Axios explains that last month, Google launched a pilot program to keep campaign emails out of spam. But the RNC has been criticizing the program, arguing it doesn’t help enough with political email filtering. Axios first reported that Google was launching the program in June. It was later approved by the Federal Election Commission and launched last month.

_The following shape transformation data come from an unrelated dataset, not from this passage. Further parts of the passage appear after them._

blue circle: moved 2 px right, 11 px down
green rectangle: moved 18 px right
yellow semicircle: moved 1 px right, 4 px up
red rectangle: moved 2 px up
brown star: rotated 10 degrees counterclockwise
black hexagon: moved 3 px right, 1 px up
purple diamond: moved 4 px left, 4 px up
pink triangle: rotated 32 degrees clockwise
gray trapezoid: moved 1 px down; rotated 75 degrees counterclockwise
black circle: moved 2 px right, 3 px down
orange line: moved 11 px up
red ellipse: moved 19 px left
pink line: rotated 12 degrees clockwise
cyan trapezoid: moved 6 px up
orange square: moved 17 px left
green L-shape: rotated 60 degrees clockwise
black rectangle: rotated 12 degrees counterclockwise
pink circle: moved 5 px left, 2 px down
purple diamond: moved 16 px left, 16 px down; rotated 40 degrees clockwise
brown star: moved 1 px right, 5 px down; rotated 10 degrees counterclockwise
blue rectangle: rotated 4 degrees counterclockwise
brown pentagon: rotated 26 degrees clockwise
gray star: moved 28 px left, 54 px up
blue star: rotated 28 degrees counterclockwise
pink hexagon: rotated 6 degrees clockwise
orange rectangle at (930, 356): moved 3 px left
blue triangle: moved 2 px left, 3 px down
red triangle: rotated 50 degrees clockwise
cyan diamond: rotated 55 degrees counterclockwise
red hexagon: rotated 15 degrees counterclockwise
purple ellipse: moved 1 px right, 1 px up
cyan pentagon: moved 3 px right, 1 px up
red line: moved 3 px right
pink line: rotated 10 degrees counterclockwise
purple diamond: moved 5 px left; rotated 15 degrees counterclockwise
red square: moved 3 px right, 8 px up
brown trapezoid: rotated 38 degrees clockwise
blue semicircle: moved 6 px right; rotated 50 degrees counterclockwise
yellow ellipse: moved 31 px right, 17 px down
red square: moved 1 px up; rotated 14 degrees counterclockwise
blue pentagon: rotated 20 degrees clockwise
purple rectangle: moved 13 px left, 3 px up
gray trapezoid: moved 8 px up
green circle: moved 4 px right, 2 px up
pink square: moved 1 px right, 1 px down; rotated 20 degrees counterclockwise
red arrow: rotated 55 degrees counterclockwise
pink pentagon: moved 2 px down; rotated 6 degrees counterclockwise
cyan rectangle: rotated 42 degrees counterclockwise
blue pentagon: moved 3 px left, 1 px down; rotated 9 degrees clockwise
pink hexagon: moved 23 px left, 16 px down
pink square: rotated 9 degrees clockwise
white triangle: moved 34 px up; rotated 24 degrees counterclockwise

In that article, Axios reported that Google asked the Federal Election Commission if a program that would let campaigns emails bypass spam filters, instead of giving users the option to move them to spam first, would be legal under campaign finance laws. According to Axios, despite hundreds of negative comments submitted to the FEC arguing against it, the FEC approved the program in August. Eligible committees, abiding by security requirements and best practices as outlined by Google, could register to participate.

In the current article, Axios posted a quite from Google spokesperson José Castañeda:

“Gmail’s spam filter reflects users’ actions. We provide training and guidelines to campaigns, we recently launched an FEC-approved pilot for political senders, and we continue to work to maximize email deliverability while minimizing unwanted spam.”

According to Axios, the RNC argues in the lawsuit that despite discussing the email issue with Google for more than nine months, it remains unresolved, alleging Google is sending emails to spam on purpose due to political bias. Axios reported that the RNC is not enrolled in Google’s email pilot program meant to alleviate these issues (per a source familiar with the situation.)

The Verge reported that the RNC’s lawsuit was filed in California’s Eastern District Court, and that the RNC accuses Google of “throttling its email messages because of the RNC’s political affiliation and views.”

According to The Verge, to address the RNC’s concerns, Google rolled out a pilot program in September that was supposed to help prevent political emails from getting marked as spam. However, according to The Verge’s Makena Kelly, Republicans haven’t been taking advantage of the program which would have required it to follow security requirements and best practices standards when sending out emails in bulk.

As noted by the lawsuit, the RNC claims Google has continued to send RNC emails “en masse” to users’ spam folders during “pivotal points” for gaining supporters and fundraising for the upcoming midterm elections. It goes on to state that Google’s alleged filtering occurs “at approximately the same time at the end of each month,” and that the end of October is one of the most crucial fundraising periods for Republicans, who have been struggling to meet their fundraising goals in the months leading up to the midterm elections, The Verge reported.

In my opinion, it sounds like the RNC could have avoided having its political emails sent to people’s spam folders simply by choosing to join Google’s program. If they had done that, this entire problem could potentially have been avoided. That said, if you are a person who wants to donate to Republican candidates – you might find those emails in your spam folder.